Kolesterol türlerinden olan LDL “fena” kolesterol olarak bilinir, şu sebeple LDL değerlerinin yükselmesi atardamarların sertleşmesine neden olur. İlk olarak, vücuttaki oksijen açısından varlıklı kan akışını zorlayarak kan damarlarını daraltabilir. İkincisi, kan pıhtılarına yol açabilir , kan akışını engelleyerek kalp krizi yada felce niçin olabilir.

HDL NEDEN İYİDİR?

Kolesterol türlerinden HDL , kardiyovasküler sisteminizin sıhhatli kalmasına destek verir. Aslına bakarsak LDL’nin arterlerden çıkarılmasına destek verir. Nitekim HDL fena kolesterolü karaciğere geri taşıyarak burada parçalanır.

Yüksek HDL kolesterolü seviyeleri kalp krizine ve inmeye karşı koruyucudur, HDL değerlerinin düşük olması ise bu riskleri artırır.

KOLESTEROL DEĞERLERİ NEDEN ÇIKAR?

Karaciğeriniz kolesterol üretir. Bununla beraber sadece yiyeceklerden de kolesterol alınır.
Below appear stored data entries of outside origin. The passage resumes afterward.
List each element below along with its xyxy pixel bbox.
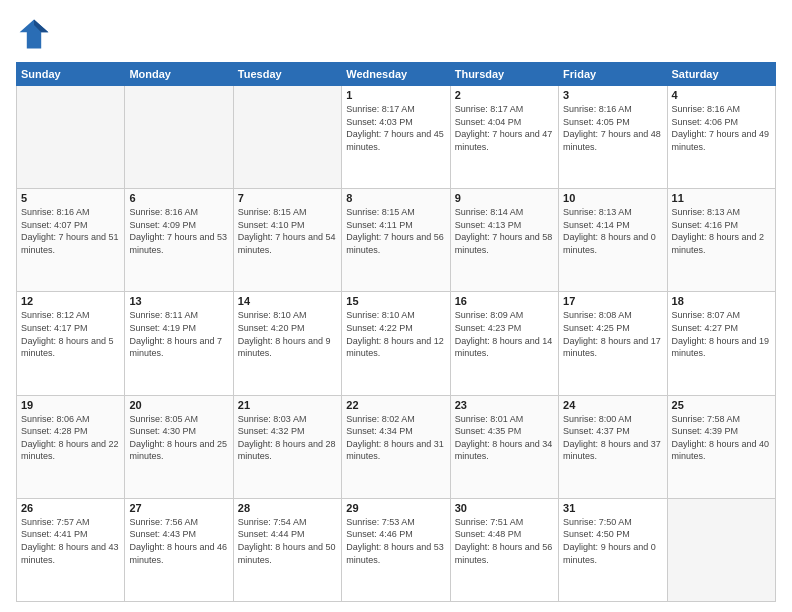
calendar-cell-11: 11Sunrise: 8:13 AMSunset: 4:16 PMDayligh… [667,189,775,292]
day-info: Sunrise: 8:15 AMSunset: 4:11 PMDaylight:… [346,206,445,256]
day-info: Sunrise: 8:16 AMSunset: 4:06 PMDaylight:… [672,103,771,153]
week-row-2: 12Sunrise: 8:12 AMSunset: 4:17 PMDayligh… [17,292,776,395]
day-info: Sunrise: 8:15 AMSunset: 4:10 PMDaylight:… [238,206,337,256]
calendar-cell-24: 24Sunrise: 8:00 AMSunset: 4:37 PMDayligh… [559,395,667,498]
weekday-header-monday: Monday [125,63,233,86]
calendar-cell-13: 13Sunrise: 8:11 AMSunset: 4:19 PMDayligh… [125,292,233,395]
calendar-cell-28: 28Sunrise: 7:54 AMSunset: 4:44 PMDayligh… [233,498,341,601]
day-info: Sunrise: 7:53 AMSunset: 4:46 PMDaylight:… [346,516,445,566]
day-number: 28 [238,502,337,514]
calendar-cell-27: 27Sunrise: 7:56 AMSunset: 4:43 PMDayligh… [125,498,233,601]
calendar-cell-15: 15Sunrise: 8:10 AMSunset: 4:22 PMDayligh… [342,292,450,395]
day-number: 13 [129,295,228,307]
day-number: 20 [129,399,228,411]
day-number: 5 [21,192,120,204]
day-info: Sunrise: 8:00 AMSunset: 4:37 PMDaylight:… [563,413,662,463]
day-number: 25 [672,399,771,411]
calendar-cell-6: 6Sunrise: 8:16 AMSunset: 4:09 PMDaylight… [125,189,233,292]
day-number: 26 [21,502,120,514]
day-number: 15 [346,295,445,307]
weekday-header-wednesday: Wednesday [342,63,450,86]
day-info: Sunrise: 7:57 AMSunset: 4:41 PMDaylight:… [21,516,120,566]
day-info: Sunrise: 8:06 AMSunset: 4:28 PMDaylight:… [21,413,120,463]
calendar-cell-empty [17,86,125,189]
day-number: 30 [455,502,554,514]
day-number: 31 [563,502,662,514]
page: SundayMondayTuesdayWednesdayThursdayFrid… [0,0,792,612]
day-number: 19 [21,399,120,411]
calendar-cell-22: 22Sunrise: 8:02 AMSunset: 4:34 PMDayligh… [342,395,450,498]
day-info: Sunrise: 8:09 AMSunset: 4:23 PMDaylight:… [455,309,554,359]
calendar-cell-21: 21Sunrise: 8:03 AMSunset: 4:32 PMDayligh… [233,395,341,498]
day-info: Sunrise: 8:16 AMSunset: 4:09 PMDaylight:… [129,206,228,256]
weekday-header-friday: Friday [559,63,667,86]
day-number: 18 [672,295,771,307]
calendar-cell-empty [233,86,341,189]
day-info: Sunrise: 8:16 AMSunset: 4:05 PMDaylight:… [563,103,662,153]
week-row-4: 26Sunrise: 7:57 AMSunset: 4:41 PMDayligh… [17,498,776,601]
calendar-cell-empty [667,498,775,601]
day-number: 21 [238,399,337,411]
logo-icon [16,16,52,52]
calendar-cell-empty [125,86,233,189]
logo [16,16,58,52]
week-row-3: 19Sunrise: 8:06 AMSunset: 4:28 PMDayligh… [17,395,776,498]
day-info: Sunrise: 7:50 AMSunset: 4:50 PMDaylight:… [563,516,662,566]
day-number: 10 [563,192,662,204]
day-info: Sunrise: 8:14 AMSunset: 4:13 PMDaylight:… [455,206,554,256]
calendar-cell-3: 3Sunrise: 8:16 AMSunset: 4:05 PMDaylight… [559,86,667,189]
weekday-header-sunday: Sunday [17,63,125,86]
calendar-cell-19: 19Sunrise: 8:06 AMSunset: 4:28 PMDayligh… [17,395,125,498]
day-number: 22 [346,399,445,411]
calendar-cell-10: 10Sunrise: 8:13 AMSunset: 4:14 PMDayligh… [559,189,667,292]
day-info: Sunrise: 8:10 AMSunset: 4:22 PMDaylight:… [346,309,445,359]
day-info: Sunrise: 8:02 AMSunset: 4:34 PMDaylight:… [346,413,445,463]
calendar-cell-7: 7Sunrise: 8:15 AMSunset: 4:10 PMDaylight… [233,189,341,292]
day-info: Sunrise: 8:13 AMSunset: 4:14 PMDaylight:… [563,206,662,256]
day-number: 4 [672,89,771,101]
day-number: 6 [129,192,228,204]
weekday-header-thursday: Thursday [450,63,558,86]
day-info: Sunrise: 7:54 AMSunset: 4:44 PMDaylight:… [238,516,337,566]
day-number: 16 [455,295,554,307]
calendar-cell-29: 29Sunrise: 7:53 AMSunset: 4:46 PMDayligh… [342,498,450,601]
calendar-cell-26: 26Sunrise: 7:57 AMSunset: 4:41 PMDayligh… [17,498,125,601]
weekday-header-tuesday: Tuesday [233,63,341,86]
day-number: 29 [346,502,445,514]
day-number: 17 [563,295,662,307]
day-info: Sunrise: 8:11 AMSunset: 4:19 PMDaylight:… [129,309,228,359]
header [16,16,776,52]
day-info: Sunrise: 8:17 AMSunset: 4:04 PMDaylight:… [455,103,554,153]
week-row-0: 1Sunrise: 8:17 AMSunset: 4:03 PMDaylight… [17,86,776,189]
day-info: Sunrise: 8:08 AMSunset: 4:25 PMDaylight:… [563,309,662,359]
day-info: Sunrise: 7:58 AMSunset: 4:39 PMDaylight:… [672,413,771,463]
day-number: 11 [672,192,771,204]
day-number: 3 [563,89,662,101]
calendar-cell-12: 12Sunrise: 8:12 AMSunset: 4:17 PMDayligh… [17,292,125,395]
day-number: 2 [455,89,554,101]
day-number: 1 [346,89,445,101]
calendar-cell-18: 18Sunrise: 8:07 AMSunset: 4:27 PMDayligh… [667,292,775,395]
day-number: 27 [129,502,228,514]
day-number: 12 [21,295,120,307]
calendar-cell-17: 17Sunrise: 8:08 AMSunset: 4:25 PMDayligh… [559,292,667,395]
weekday-header-row: SundayMondayTuesdayWednesdayThursdayFrid… [17,63,776,86]
day-info: Sunrise: 8:05 AMSunset: 4:30 PMDaylight:… [129,413,228,463]
day-info: Sunrise: 8:10 AMSunset: 4:20 PMDaylight:… [238,309,337,359]
day-number: 8 [346,192,445,204]
calendar-cell-9: 9Sunrise: 8:14 AMSunset: 4:13 PMDaylight… [450,189,558,292]
day-number: 9 [455,192,554,204]
day-info: Sunrise: 8:07 AMSunset: 4:27 PMDaylight:… [672,309,771,359]
calendar-cell-2: 2Sunrise: 8:17 AMSunset: 4:04 PMDaylight… [450,86,558,189]
day-info: Sunrise: 7:56 AMSunset: 4:43 PMDaylight:… [129,516,228,566]
calendar-cell-16: 16Sunrise: 8:09 AMSunset: 4:23 PMDayligh… [450,292,558,395]
day-info: Sunrise: 8:16 AMSunset: 4:07 PMDaylight:… [21,206,120,256]
day-info: Sunrise: 8:03 AMSunset: 4:32 PMDaylight:… [238,413,337,463]
calendar-cell-25: 25Sunrise: 7:58 AMSunset: 4:39 PMDayligh… [667,395,775,498]
calendar-cell-30: 30Sunrise: 7:51 AMSunset: 4:48 PMDayligh… [450,498,558,601]
day-number: 7 [238,192,337,204]
calendar-cell-8: 8Sunrise: 8:15 AMSunset: 4:11 PMDaylight… [342,189,450,292]
day-number: 14 [238,295,337,307]
day-number: 23 [455,399,554,411]
calendar-cell-14: 14Sunrise: 8:10 AMSunset: 4:20 PMDayligh… [233,292,341,395]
Yağ oranı yüksek oldukça fazla besin tüketmek, kolesterol seviyesini artırabilir.  Aşırı şişman olmak ve hareketsiz yaşam biçimi de yüksek kolesterole niçin olur.  Fazla şişman kişiler çoğunlukla yüksek bir trigliserit seviyesine haizdir. Egzersiz yapmamak, hareketsiz yaşam biçimin aynı süre da HDL’yi kısaca iyi kolesterolü de düşürebilir.

Sıhhatli yaşam için lüzumlu kolesterolün neredeyse tamamı vücut tarafınca üretilir. Bunun haricinde dışardan alınan birçok gıda de kolesterol içermektedir. Ne kadar oldukça hayvansal besin ve kızartılmış besin tüketilirse o denli fazla kolesterol alınmış olur.  Bunlarla birlikte yüksek kolesterolün sorumlusu yalnız gıdalar değildir. Hareketsiz yaşam seçimi, şişmanlık, ailenin tıbbi geçmişi de kolesterolu yükseltebilir.

Bazı hastalıklar da kolesterolün artmasına sebep olabilir. Bunlar tiroid bezinin yetersiz emek vermesi, karaciğer hastalıkları, böbreğin mikrobik olmayan iltihabi hastalıkları, şeker hastalığı, şişmanlık ve bazı ilaçlardır.

Gelişmiş ülkelerde ölüm sebepleri içinde kalp ve damar hastalıkları ilk sıradadır ve yüksek kolesterol, yüksek gerilim, şişmanlık şeklinde sorunların düzeltilmesi ile bu ölümler önlenebilir yada geciktirilebilir. Kanda kolesterol ve LDL-kolesterolün yüksek olması hasta için risktir ve kolesterol yüksekliği bir kalp-damar risk faktörüdür. HDL-kolesterolün (iyi kolesterol) düşük olması da bir risktir. Zira bu riske haiz hastalarda kalp krizi, nüzul, damar tıkanması  şeklinde hastalıkların ortaya çıkma olasılığı daha fazladır.